Infrastructure spends during Amritkaal
Infrastructure spend has huge multiplier effect on economic growth of any country. During 1870 – 1890, US spent ~30% of GDP i.e., USD 4bn to develop its rail network & transcontinental railroad – called “Railroad boom” which transformed USA economy in following decades. India is railway capex is estimated to increase 17x from USD 0.1tn to USD 1.7tn (~40% of the GDP) during Amritkaal period. Apart from this, India is building roads, ports, airport, urban infrastructure, defence infrastructure, and many more. India is also making huge investment in renewable power both solar and wind which is not only reducing energy cost but also carbon footprint.

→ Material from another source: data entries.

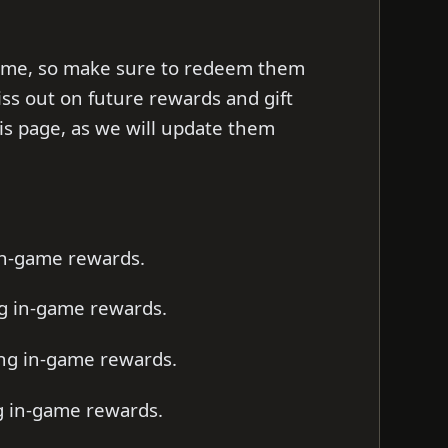
d time, so make sure to redeem them
iss out on future rewards and gift
s page, as we will update them
 in-game rewards.
ng in-game rewards.
ting in-game rewards.
ng in-game rewards.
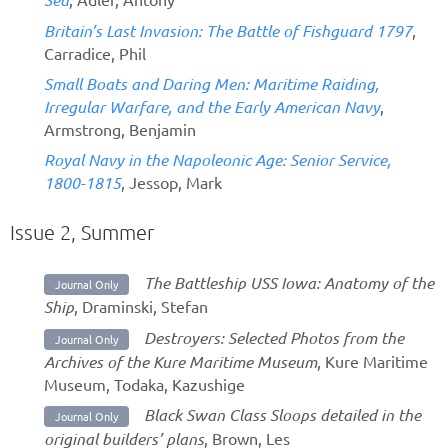
Britain’s Last Invasion: The Battle of Fishguard 1797
,
Carradice, Phil
Small Boats and Daring Men: Maritime Raiding,
Irregular Warfare, and the Early American Navy
,
Armstrong, Benjamin
Royal Navy in the Napoleonic Age: Senior Service,
1800-1815
, Jessop, Mark
Issue 2, Summer
The Battleship USS Iowa: Anatomy of the
Journal Only
Ship
, Draminski, Stefan
Destroyers: Selected Photos from the
Journal Only
Archives of the Kure Maritime Museum
, Kure Maritime
Museum, Todaka, Kazushige
Black Swan Class Sloops detailed in the
Journal Only
original builders’ plans
, Brown, Les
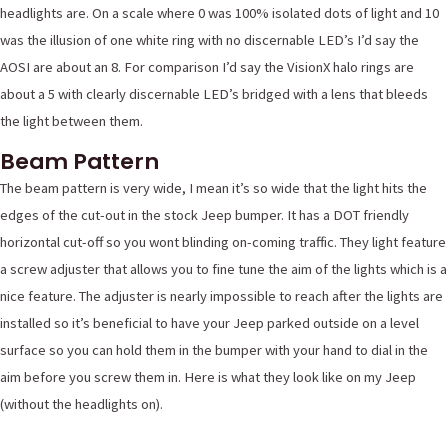
headlights are. On a scale where 0 was 100% isolated dots of light and 10
was the illusion of one white ring with no discernable LED’s I’d say the
AOSI are about an 8. For comparison I’d say the VisionX halo rings are
about a 5 with clearly discernable LED’s bridged with a lens that bleeds
the light between them.
Beam Pattern
The beam pattern is very wide, I mean it’s so wide that the light hits the
edges of the cut-out in the stock Jeep bumper. It has a DOT friendly
horizontal cut-off so you wont blinding on-coming traffic. They light feature
a screw adjuster that allows you to fine tune the aim of the lights which is a
nice feature. The adjuster is nearly impossible to reach after the lights are
installed so it’s beneficial to have your Jeep parked outside on a level
surface so you can hold them in the bumper with your hand to dial in the
aim before you screw them in. Here is what they look like on my Jeep
(without the headlights on).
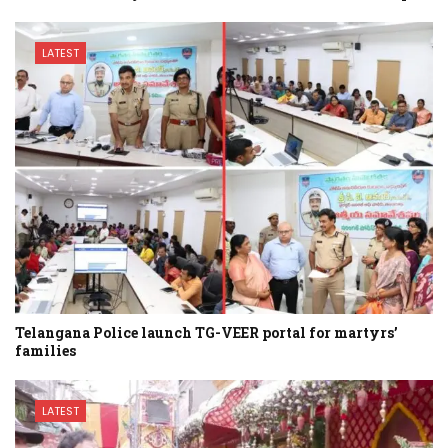
LATEST
Telangana Police launch TG-VEER portal for martyrs’
families
LATEST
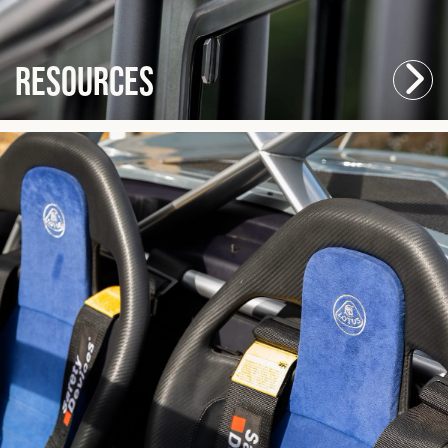
Resources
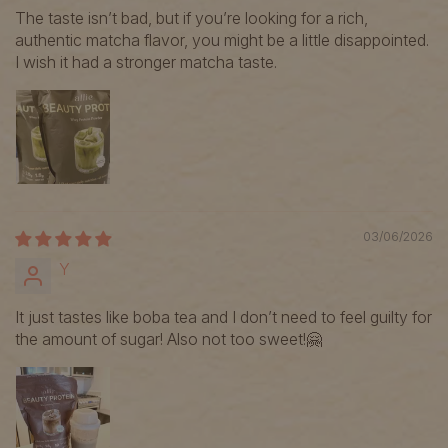
The taste isn’t bad, but if you’re looking for a rich,
authentic matcha flavor, you might be a little disappointed.
I wish it had a stronger matcha taste.
03/06/2026
Y
It just tastes like boba tea and I don’t need to feel guilty for
the amount of sugar! Also not too sweet!🤗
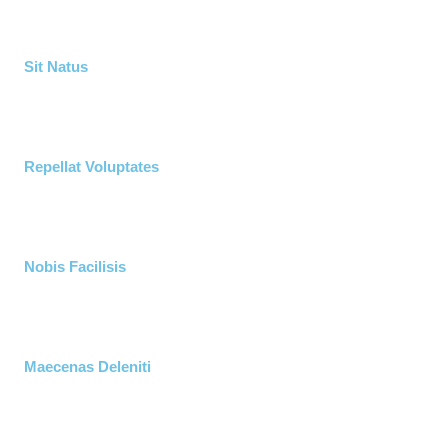
Sit Natus
Repellat Voluptates
Nobis Facilisis
Maecenas Deleniti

Some of the other initiatives of the government which will have huge impact on India’s infrastructure story are:
The National Infrastructure Pipeline: The National Infrastructure Pipeline (NIP), introduced in 2019 emphasizes social and infrastructure projects including energy, roads, railways, and urban development projects worth INR 102 lakh crores.
PM Gati Shakti: India is now building out efficient infrastructure though implementation of PM Gati Shakti (PMGS) – with USD13 tn national master plan. PMGS aims to lend more Gati (speed) and Shakti (power) by connecting all concerned departments on one platform.

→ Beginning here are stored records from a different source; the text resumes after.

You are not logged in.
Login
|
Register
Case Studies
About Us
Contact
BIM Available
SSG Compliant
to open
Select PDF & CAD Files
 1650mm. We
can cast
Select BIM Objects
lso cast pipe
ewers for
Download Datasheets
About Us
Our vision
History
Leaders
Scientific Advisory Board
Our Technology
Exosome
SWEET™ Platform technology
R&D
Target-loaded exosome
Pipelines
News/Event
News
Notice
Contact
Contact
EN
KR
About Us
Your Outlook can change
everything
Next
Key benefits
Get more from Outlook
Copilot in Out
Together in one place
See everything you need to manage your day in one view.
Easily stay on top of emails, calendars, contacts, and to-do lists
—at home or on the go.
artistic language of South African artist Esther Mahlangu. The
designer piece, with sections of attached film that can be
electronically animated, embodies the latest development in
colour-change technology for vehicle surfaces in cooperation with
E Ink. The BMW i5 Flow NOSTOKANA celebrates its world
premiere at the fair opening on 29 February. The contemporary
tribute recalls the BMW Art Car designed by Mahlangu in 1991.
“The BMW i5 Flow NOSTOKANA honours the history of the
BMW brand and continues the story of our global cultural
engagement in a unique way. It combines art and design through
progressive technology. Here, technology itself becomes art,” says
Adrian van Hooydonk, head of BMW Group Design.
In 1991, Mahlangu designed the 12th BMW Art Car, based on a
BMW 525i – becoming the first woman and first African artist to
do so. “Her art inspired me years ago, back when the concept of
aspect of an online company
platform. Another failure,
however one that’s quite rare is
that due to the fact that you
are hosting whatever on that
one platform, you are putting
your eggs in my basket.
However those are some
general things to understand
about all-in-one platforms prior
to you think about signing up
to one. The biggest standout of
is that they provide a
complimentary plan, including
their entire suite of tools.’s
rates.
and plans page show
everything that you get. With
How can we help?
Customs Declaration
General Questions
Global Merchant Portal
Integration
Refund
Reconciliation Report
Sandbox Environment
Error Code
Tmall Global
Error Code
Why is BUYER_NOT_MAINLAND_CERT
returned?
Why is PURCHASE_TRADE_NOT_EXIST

The National Logistics Policy: It aims that by 2030 to reduce the logistical cost to about 8% of the GDP down from current 13-14%. Further, it aims to place India in the top 25 countries in the World Logistics performance Index. And lastly improve efficiency by creating a data driven support system.
Several ministries have rolled out sector-specific long-term infrastructure plans – e.g., Bharatmala for roads, the national rail plan, Sagarmala for port connectivity, Power for All, waterways development program, etc. – to scale up infrastructure in the country. This is at the margin helping goods move faster and at more affordable cost than seen in the past. We are already seeing the fruits of the efforts reflected in the various segments.
We feel all these initiatives will bring down the logistics cost making it at par with China as well with the developed countries, thus fulfilling PM vision of Viksit Bharat by 2047.
Infrastructure spends have a multiplier effect on economy. India’s infrastructure spend is expected to be INR 143 lakh cr (USD1.8tn) between 2024-2030, driven by roads, railways, energy & urban infra. Infrastructure spending will lead to GDP multiply by ~2.4x, based on past inferences, i.e., USD1.8tn spending will add USD 4.3tn in the GDP. This will create a lot of wealth creation opportunities for companies who are Infrastructure Enablers and Asset Owners across Roads, Railways, Ports, Airports, Urban Infrastructure. As infrastructure is built, lots of Technological capabilities get built in the country which has enabling effect on the manufacturing sector.
Sector rerating
Another interesting aspect of the sector is significant policy reforms reducing the execution risk. Historically, Government policies often led to uncertain outlook and long working capital cycles. All this has changed and set to reduce historical risks associated with the sector significantly.
We will be looking for the right companies in right space which can offer great risk reward in this sector.